Text length warning does not consider language, flags valid English sentences
Currently, in infer.py#class LangDetector#def _preprocess_text(), a "text too long" warning is raised whenever the text exceeds 100 characters.
In English or Korean, however, 100 characters often corresponds to only a short or medium-length sentence. This makes the warning misleading, since many valid sentences trigger it.
Suggestion:
Perform language detection first, then apply length thresholds appropriate to each language. This would ensure that the "text too long" warning is triggered only when the text is genuinely too long for the detected language.
This is indeed a good question. However, this length can be difficult to determine. We know that overly long texts can affect prediction accuracy, but we don't know the exact length.
Logically, I shouldn't do this truncation.
Throwing a warning is actually a good way to draw users' attention. My initial idea was to use an if clause right after obtaining the result but you might have a better suggestion to integrate it more elegantly. That's why I decided to leave it as an issue rather than a PR. Instead of removing the warning, I'd actually prefer introducing a minimum threshold that trigger it. The model tends to confuse CJK when dealing with short texts under my examination.
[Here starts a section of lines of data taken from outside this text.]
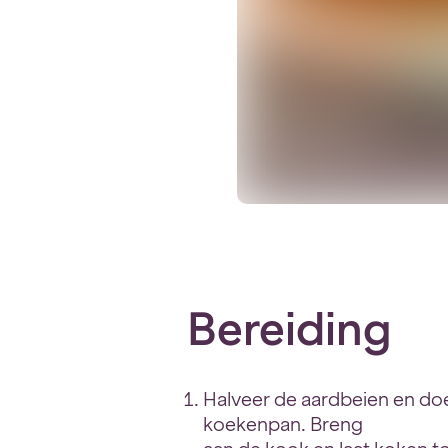
Bereiding
Halveer de aardbeien en doe
koekenpan. Breng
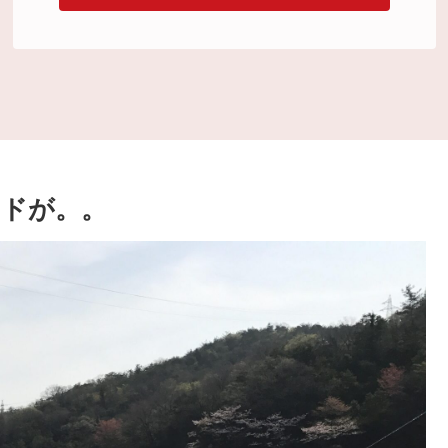
ードが。。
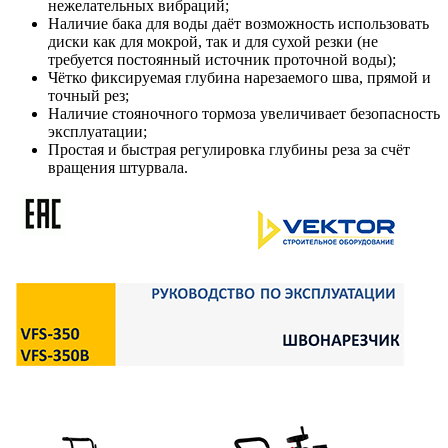
нежелательных вибраций;
Наличие бака для воды даёт возможность использовать
диски как для мокрой, так и для сухой резки (не
требуется постоянный источник проточной воды);
Чётко фиксируемая глубина нарезаемого шва, прямой и
точный рез;
Наличие стояночного тормоза увеличивает безопасность
эксплуатации;
Простая и быстрая регулировка глубины реза за счёт
вращения штурвала.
I have a couple of thoughts on how to approach this. Neither we nor the users need a precise or absolute number. The effect is more of a continuous curve, and identifying a clear turning point is inherently difficult. Even a tiny change in the input can shift the curve largely. Similar to poverty threshold, we might use the median of sentence length (base on linguistic and literature statistic) and multiply it by a certain coefficient to define what qualfies as "Long". Alternatively, we could use a percentile-based approach—say, the 75th or 85th percentile—as the threshold.
Implementation
- Sino-Tibetan language and Japanese-Ryukyuan languages, in other hand, can be determined by the number of characters present in sentence.
- Most modern Germanic languages, or even Indo-Europian language, can be determined by the number of space present in the sentence. Languages like Māori and many African languages often use romanized writing systems, so space-counting should also be effective. Unless the lib is designed to deal with ancient language like Persian and sanskrit, this apporoach will be more than sufficient.
So the direction is fairly clear:
- If the language belongs to Group 1, use
len(text) - If it belongs to Group 2, count the number of spaces
I would be happy to create a multi-language word counting library to deal with it. It should be useful not only in this project.
I think a small test will help us understand the real input length-score factor.
Generally speaking, I don't want libraries to be overly complex; truncation is designed for edge cases.
However, we can still provide this tool independently, provided we have benchmarks to prove its effectiveness.
https://github.com/JackyHe398/len-sentence It's actually pretty lightweight. Just a simple regular expression logic. The only complicated part is enumerating all the writing system codes.
I might add this use case to the README to guide users on how to sample more effectively. I don’t plan to build it in; instead, I'll give users more flexibility in handling it, allowing for a more transparent process.